As duas correm e se abraçam, se ajoelhando sem se desgrudarem. As duas choram e soluçam, e é nesse momento que consigo enxergar a amizade delas.
- Eu estou com medo. – Conta a Nagasaki, fico tentado a abraçá-las. – Eu estou com muito medo.
- Eu não vou sair do seu lado. – Responde a outra, parecendo apertar a Nagasaki ainda mais. – Vou ficar com você até que acorde.
-Se junta ao abraço. – Pede a Nagasaki, virando a cabeça para me ver. Não posso recusar um pedido vindo dela, me ajoelho e as abraço.
- Posso não estar aqui ao seu lado. – Murmuro, para que só ela escute. – Mas eu prometo que nos encontraremos na vida real.
- Eu espero nunca te encontrar na vida real. – Ela diz, chorosa, conseguindo me dar um fraco sorriso. – Mas eu adoraria te ver novamente nos meus sonhos.
Sonho off:
- Nagisa. – O Karma me chama, me fazendo abrir os olhos. – Você está chorando. Teve um pesadelo?

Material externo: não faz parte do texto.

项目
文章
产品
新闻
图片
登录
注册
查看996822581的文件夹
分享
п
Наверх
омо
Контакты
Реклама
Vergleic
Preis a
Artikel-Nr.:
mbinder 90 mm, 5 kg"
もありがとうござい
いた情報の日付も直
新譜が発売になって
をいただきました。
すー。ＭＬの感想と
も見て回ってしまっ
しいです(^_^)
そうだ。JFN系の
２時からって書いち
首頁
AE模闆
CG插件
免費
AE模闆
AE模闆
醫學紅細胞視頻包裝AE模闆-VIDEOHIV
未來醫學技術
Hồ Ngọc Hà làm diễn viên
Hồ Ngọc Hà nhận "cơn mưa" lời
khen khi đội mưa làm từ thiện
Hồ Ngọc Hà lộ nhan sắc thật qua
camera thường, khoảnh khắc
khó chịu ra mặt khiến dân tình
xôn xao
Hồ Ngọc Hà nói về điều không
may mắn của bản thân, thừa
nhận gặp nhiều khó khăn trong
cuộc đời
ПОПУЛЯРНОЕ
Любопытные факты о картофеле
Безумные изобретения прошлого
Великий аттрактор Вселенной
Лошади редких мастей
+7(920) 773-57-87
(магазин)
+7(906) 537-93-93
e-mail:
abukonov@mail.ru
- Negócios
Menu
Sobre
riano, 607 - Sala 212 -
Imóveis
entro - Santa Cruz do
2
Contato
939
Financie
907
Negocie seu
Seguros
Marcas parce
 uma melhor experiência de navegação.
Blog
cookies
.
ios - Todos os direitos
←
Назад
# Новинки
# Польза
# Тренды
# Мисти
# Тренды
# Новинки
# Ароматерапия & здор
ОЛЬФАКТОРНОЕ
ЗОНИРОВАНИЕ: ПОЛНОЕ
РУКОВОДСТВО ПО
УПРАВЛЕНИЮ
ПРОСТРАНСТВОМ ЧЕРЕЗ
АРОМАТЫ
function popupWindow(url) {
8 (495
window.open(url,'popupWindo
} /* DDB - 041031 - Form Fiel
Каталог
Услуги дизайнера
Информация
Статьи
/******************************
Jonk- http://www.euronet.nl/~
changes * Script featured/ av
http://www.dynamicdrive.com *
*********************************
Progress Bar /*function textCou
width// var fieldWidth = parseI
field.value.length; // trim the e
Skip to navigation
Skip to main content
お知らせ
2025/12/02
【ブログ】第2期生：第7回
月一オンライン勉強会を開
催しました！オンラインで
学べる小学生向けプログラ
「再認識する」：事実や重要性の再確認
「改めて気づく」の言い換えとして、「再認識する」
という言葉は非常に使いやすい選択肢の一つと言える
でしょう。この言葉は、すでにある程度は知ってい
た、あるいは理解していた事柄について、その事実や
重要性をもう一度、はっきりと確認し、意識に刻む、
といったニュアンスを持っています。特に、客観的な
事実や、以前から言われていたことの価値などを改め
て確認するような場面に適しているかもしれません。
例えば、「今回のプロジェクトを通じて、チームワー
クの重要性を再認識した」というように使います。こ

Percebo que estou deitado, e não sentado como antes. Presumo que o Karma me trouxe para casa.
- Foi muito mais que isso. – Afirmo, levantando-me um pouco e envolvendo o seu pescoço. –Uma amiga minha está em coma, por tempo indeterminado.
- Eu sinto muito Nagisa... – Ele diz, me puxando para um abraço. – É por isso que você falou aquelas coisas no hospital...?
- Sim, foi por isso. – Confirmo, mesmo que seja mentira, tenho certeza que a Nagasaki não se incomodará se eu usar isso para devolver minha vida aos eixos. – Eu estava mentindo e fingindo que estava bem, mas eu estou destruída com o coma da minha amiga.